**Task:** What is needed is an exact copy of the lines from the one containing "Duração: Aproximadamente 80 minutos." through the final line of the material below.

**Data for this task:**
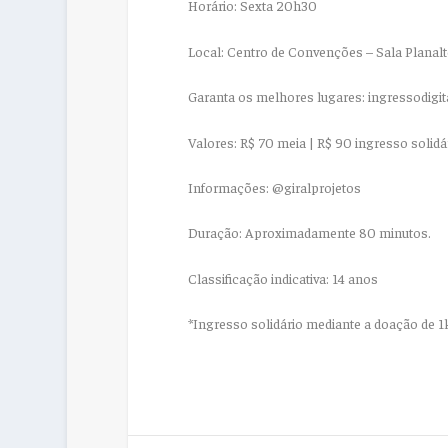
Horário: Sexta 20h30
Local: Centro de Convenções – Sala Planal
Garanta os melhores lugares: ingressodigi
Valores: R$ 70 meia | R$ 90 ingresso solidá
Informações: @giralprojetos
Duração: Aproximadamente 80 minutos.
Classificação indicativa: 14 anos
*Ingresso solidário mediante a doação de 1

**Task output:**
Duração: Aproximadamente 80 minutos.
Classificação indicativa: 14 anos
*Ingresso solidário mediante a doação de 1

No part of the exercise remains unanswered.